A trial involving German drug company Bayer AG’s heart surgery antifibrinolytic drug Trasylol, used to control bleeding in high risk surgery patients, has been halted. The patients on Trasylol (aprotinin) appeared to be at a higher risk of death as compared to patients treated with the other two drugs, aminocaproic acid and tranexamic acid. The patients were having a reapeat bypass operation or having one or more valves replaced.
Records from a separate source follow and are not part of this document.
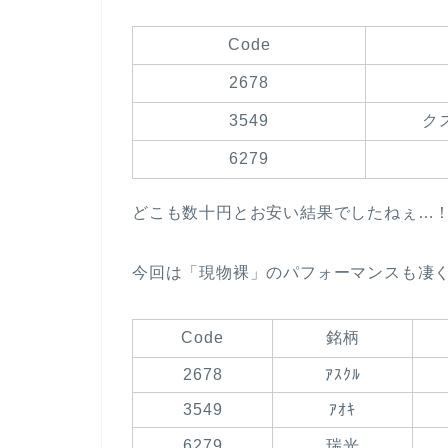
Code
2678
3549
ク
6279
どこも数十円とお安い結果でしたねぇ…
今回は「現物裸」のパフォーマンスも凄く
Code
銘柄
2678
ｱｽｸﾙ
3549
ｱｵｷ
6279
瑞光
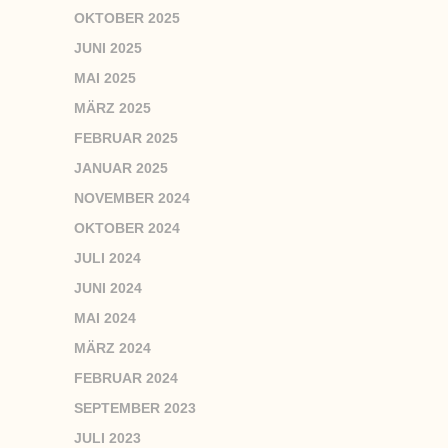
OKTOBER 2025
JUNI 2025
MAI 2025
MÄRZ 2025
FEBRUAR 2025
JANUAR 2025
NOVEMBER 2024
OKTOBER 2024
JULI 2024
JUNI 2024
MAI 2024
MÄRZ 2024
FEBRUAR 2024
SEPTEMBER 2023
JULI 2023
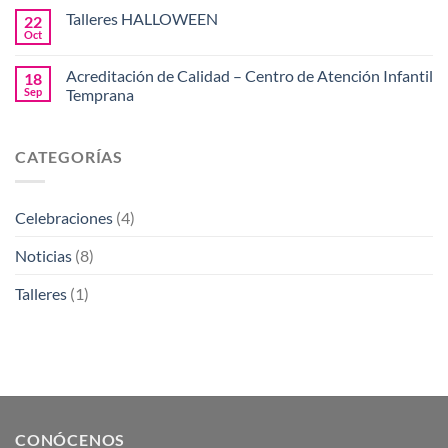
Talleres HALLOWEEN
22
Oct
Acreditación de Calidad – Centro de Atención Infantil
18
Sep
Temprana
CATEGORÍAS
Celebraciones
(4)
Noticias
(8)
Talleres
(1)
CONÓCENOS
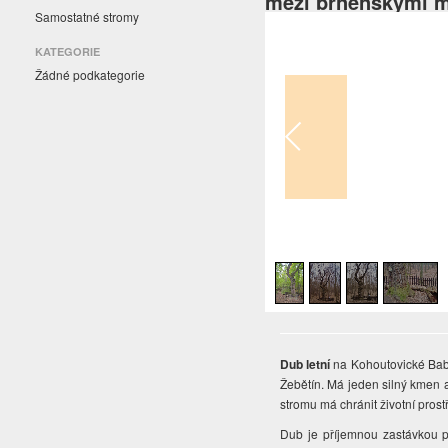
mezi brněnskými m
Samostatné stromy
KATEGORIE
Žádné podkategorie
1
/
4
Dub letní
na Kohoutovické Babě
Žebětín. Má jeden silný kmen a 
stromu má chránit životní pros
Dub je příjemnou zastávkou př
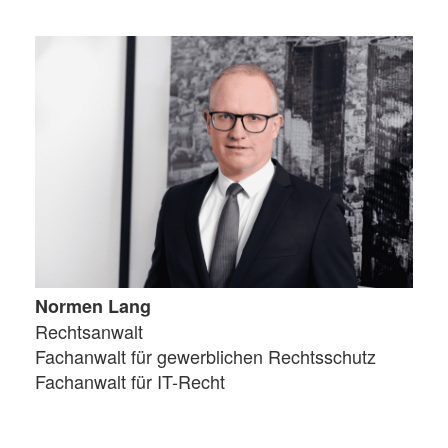
Normen Lang
Rechtsanwalt
Fachanwalt für gewerblichen Rechtsschutz
Fachanwalt für IT-Recht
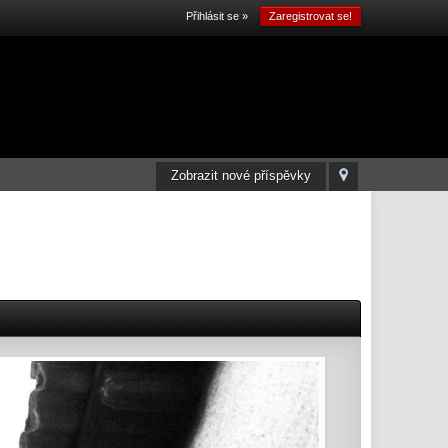
Přihlásit se »
Zaregistrovat se!
Zobrazit nové příspěvky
The trial is called BART, Blood Conservation using Antifibrinolytics. The antifibrinolytic drugs cut excessive bleeding by inhibiting fibrinolysis, a process that break down blood clots.

Trasylol, for more than a year, has been suspected to boost the risk of death, stroke and serious kidney damage.

Bayer said it has informed health authorities worldwide, including US Food and Drug Administration, who then issued an early communication about an ongoing safety review of Aprotinin injection. Bayer statement said that the company has not received the data from the trial yet and can only comment after they do their own analysis. Bayer informed that it may take up to 8 weeks to collect data as the trial was conducted over various centres across Canada.

Bayer said it also had issued new guidance to doctors and healthcare providers using Trasylol to treat patients having coronary artery bypass graft (CABG) surgery with cardiopulmonary bypass (CPB), who were at higher risk of blood or blood transfusion.

Trasylol manufacturers said they sill hold the safety of drug, and they are cooperating with FDA to reevaluate its risks and benefits.